### Supplied material
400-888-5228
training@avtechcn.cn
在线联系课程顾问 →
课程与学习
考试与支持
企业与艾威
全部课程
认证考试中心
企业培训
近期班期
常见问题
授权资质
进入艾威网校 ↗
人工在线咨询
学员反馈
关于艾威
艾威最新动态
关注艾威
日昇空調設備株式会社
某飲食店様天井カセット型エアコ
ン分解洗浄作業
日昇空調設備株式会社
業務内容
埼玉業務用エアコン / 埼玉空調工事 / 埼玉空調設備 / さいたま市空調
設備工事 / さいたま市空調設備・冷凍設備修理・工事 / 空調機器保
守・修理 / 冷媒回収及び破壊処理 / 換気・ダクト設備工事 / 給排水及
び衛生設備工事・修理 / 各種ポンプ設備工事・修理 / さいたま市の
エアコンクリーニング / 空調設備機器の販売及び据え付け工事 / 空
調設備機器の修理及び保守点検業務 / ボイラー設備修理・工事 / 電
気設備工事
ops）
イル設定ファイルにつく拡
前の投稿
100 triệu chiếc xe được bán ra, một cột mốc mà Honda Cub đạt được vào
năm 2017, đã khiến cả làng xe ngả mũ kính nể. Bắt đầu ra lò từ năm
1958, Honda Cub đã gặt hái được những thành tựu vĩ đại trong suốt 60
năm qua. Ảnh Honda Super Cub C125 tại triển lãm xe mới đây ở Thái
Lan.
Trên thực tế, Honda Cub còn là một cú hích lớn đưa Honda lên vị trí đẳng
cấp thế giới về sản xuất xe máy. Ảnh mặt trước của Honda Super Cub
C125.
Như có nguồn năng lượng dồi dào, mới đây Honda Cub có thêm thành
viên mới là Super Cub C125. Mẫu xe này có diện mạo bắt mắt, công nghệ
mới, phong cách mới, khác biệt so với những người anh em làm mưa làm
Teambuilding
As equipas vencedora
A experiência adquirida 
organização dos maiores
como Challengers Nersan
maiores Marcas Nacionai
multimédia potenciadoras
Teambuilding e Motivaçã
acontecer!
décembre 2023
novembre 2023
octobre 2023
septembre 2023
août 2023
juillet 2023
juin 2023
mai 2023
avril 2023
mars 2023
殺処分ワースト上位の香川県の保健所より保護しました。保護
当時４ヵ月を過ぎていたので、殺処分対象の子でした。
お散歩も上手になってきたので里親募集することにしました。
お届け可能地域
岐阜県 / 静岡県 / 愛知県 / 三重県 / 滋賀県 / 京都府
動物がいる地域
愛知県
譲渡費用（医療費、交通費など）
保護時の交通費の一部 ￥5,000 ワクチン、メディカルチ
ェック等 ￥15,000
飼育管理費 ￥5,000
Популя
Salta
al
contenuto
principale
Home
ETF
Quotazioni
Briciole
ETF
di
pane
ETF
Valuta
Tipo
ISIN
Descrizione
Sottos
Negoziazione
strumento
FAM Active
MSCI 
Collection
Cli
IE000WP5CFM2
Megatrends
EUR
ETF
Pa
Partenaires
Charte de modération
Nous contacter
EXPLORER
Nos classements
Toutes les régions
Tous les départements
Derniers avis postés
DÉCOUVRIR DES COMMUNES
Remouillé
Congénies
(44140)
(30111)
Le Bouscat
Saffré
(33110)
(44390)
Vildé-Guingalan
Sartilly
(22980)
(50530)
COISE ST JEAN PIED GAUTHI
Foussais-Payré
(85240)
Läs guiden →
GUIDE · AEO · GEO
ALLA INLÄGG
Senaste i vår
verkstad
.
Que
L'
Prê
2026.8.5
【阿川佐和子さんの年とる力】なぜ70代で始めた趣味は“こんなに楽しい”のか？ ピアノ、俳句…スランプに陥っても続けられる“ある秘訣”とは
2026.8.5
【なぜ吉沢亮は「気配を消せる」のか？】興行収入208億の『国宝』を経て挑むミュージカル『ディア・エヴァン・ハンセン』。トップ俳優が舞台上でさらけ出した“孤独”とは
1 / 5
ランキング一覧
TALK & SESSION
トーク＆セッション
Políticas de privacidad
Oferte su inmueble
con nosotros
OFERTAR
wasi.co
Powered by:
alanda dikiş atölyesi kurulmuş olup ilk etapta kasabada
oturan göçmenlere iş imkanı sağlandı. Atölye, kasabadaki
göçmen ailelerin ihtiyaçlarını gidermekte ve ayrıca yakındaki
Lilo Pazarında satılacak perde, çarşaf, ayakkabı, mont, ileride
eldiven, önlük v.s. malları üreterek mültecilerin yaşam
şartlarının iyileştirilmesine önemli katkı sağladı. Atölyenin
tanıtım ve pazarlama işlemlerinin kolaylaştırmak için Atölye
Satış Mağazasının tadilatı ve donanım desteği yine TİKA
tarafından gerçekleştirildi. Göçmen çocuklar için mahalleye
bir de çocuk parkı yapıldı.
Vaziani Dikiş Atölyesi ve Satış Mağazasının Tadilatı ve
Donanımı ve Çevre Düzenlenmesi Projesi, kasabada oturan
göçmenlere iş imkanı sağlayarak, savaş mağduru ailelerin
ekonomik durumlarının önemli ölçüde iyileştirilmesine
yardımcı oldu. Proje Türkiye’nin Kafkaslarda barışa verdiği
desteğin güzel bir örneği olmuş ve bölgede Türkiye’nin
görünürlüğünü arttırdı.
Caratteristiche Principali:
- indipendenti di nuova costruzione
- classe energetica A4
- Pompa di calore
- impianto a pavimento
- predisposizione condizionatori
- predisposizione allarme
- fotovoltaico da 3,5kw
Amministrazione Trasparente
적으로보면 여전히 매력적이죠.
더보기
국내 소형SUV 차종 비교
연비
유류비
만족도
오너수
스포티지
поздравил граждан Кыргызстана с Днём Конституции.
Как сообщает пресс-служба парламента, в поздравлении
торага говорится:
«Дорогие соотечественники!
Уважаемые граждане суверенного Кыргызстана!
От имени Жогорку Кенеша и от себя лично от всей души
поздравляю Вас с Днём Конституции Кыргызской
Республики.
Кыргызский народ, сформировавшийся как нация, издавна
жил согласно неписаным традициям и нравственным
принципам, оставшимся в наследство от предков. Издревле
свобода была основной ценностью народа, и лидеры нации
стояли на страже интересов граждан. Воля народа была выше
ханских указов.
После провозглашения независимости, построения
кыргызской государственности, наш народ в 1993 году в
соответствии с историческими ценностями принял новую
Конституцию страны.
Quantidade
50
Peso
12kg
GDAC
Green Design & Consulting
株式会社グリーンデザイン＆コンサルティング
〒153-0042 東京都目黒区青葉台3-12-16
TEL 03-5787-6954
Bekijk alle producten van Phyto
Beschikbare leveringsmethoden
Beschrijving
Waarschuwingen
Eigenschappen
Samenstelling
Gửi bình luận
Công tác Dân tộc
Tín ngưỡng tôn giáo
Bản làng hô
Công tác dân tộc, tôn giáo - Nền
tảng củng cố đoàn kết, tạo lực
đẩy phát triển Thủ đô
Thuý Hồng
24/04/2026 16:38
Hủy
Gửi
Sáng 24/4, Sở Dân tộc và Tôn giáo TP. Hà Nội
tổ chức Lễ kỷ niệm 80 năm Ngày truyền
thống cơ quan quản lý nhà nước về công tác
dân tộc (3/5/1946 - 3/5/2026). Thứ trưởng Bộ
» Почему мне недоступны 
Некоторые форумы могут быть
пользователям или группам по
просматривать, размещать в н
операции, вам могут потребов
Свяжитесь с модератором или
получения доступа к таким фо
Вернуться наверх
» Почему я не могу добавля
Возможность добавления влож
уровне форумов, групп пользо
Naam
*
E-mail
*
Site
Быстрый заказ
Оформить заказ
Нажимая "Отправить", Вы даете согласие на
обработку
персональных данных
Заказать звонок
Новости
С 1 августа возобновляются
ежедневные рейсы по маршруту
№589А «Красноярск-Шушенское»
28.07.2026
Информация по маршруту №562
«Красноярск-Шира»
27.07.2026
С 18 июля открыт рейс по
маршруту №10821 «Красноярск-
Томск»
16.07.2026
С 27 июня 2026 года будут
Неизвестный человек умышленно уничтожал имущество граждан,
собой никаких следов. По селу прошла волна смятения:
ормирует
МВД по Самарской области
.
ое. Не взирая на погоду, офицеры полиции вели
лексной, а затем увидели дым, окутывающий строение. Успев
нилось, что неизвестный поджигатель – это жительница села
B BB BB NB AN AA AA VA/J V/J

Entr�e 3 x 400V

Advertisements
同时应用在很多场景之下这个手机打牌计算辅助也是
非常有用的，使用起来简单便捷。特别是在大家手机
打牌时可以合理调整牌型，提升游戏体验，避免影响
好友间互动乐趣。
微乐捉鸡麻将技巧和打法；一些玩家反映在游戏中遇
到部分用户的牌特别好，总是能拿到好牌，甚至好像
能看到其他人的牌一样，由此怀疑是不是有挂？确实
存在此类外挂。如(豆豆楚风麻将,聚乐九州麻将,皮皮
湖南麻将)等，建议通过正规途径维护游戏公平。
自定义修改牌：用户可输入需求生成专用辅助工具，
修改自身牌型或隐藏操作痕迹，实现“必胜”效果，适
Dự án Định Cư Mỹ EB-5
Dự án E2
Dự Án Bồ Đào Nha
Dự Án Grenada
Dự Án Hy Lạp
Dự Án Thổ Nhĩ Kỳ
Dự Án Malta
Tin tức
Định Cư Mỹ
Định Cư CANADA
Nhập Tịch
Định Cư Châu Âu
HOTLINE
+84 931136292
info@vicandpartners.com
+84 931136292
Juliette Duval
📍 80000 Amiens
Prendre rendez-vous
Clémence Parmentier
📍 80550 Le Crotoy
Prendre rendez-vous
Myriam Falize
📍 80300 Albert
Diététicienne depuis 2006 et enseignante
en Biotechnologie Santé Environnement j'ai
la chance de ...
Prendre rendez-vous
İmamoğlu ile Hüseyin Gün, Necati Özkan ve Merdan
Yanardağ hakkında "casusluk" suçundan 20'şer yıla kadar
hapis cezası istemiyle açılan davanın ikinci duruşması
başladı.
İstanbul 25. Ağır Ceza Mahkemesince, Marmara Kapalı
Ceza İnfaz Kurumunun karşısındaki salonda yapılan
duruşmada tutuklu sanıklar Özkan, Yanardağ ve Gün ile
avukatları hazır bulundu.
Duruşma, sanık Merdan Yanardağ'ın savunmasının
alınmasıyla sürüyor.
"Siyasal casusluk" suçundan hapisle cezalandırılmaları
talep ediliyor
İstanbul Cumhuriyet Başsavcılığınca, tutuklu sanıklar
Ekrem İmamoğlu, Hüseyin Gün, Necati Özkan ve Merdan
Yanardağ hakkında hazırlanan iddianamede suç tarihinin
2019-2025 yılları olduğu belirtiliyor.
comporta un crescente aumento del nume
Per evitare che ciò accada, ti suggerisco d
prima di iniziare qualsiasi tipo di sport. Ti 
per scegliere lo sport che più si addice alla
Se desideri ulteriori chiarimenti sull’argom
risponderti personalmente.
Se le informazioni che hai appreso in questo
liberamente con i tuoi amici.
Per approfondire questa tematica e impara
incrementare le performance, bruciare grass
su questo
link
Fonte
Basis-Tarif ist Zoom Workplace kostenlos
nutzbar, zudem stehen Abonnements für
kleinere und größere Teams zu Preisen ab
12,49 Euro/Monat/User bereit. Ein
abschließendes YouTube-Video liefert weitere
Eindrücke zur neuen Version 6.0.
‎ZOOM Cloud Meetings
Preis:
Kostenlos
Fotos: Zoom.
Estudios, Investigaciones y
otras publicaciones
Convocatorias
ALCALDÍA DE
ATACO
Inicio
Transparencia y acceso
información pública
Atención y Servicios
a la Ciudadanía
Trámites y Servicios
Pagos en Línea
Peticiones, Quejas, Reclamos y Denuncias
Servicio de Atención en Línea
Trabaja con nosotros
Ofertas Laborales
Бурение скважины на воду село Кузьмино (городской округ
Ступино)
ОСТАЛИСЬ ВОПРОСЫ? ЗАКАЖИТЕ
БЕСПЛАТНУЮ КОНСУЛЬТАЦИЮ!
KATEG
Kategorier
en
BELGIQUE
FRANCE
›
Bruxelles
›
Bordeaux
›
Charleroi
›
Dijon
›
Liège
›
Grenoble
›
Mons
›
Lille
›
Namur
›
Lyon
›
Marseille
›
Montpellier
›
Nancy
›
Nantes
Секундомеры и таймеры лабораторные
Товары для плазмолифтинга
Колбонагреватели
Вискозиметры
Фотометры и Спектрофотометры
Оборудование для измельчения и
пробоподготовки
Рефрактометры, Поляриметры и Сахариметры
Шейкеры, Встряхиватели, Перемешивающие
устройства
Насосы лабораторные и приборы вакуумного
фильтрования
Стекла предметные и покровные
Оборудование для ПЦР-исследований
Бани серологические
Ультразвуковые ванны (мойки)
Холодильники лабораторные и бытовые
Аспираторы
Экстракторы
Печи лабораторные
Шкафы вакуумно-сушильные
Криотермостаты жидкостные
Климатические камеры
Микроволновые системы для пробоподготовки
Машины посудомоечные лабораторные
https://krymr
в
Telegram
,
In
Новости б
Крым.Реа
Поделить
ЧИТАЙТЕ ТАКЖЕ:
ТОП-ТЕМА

### Problem description
Proceeding from the line containing "décembre 2023" through the line containing "保護時の交通費の一部 ￥5,000 ワクチン、メディカルチ", transcribe the lines above exactly, both end lines included.

### Response to this exercise
décembre 2023
novembre 2023
octobre 2023
septembre 2023
août 2023
juillet 2023
juin 2023
mai 2023
avril 2023
mars 2023
殺処分ワースト上位の香川県の保健所より保護しました。保護
当時４ヵ月を過ぎていたので、殺処分対象の子でした。
お散歩も上手になってきたので里親募集することにしました。
お届け可能地域
岐阜県 / 静岡県 / 愛知県 / 三重県 / 滋賀県 / 京都府
動物がいる地域
愛知県
譲渡費用（医療費、交通費など）
保護時の交通費の一部 ￥5,000 ワクチン、メディカルチ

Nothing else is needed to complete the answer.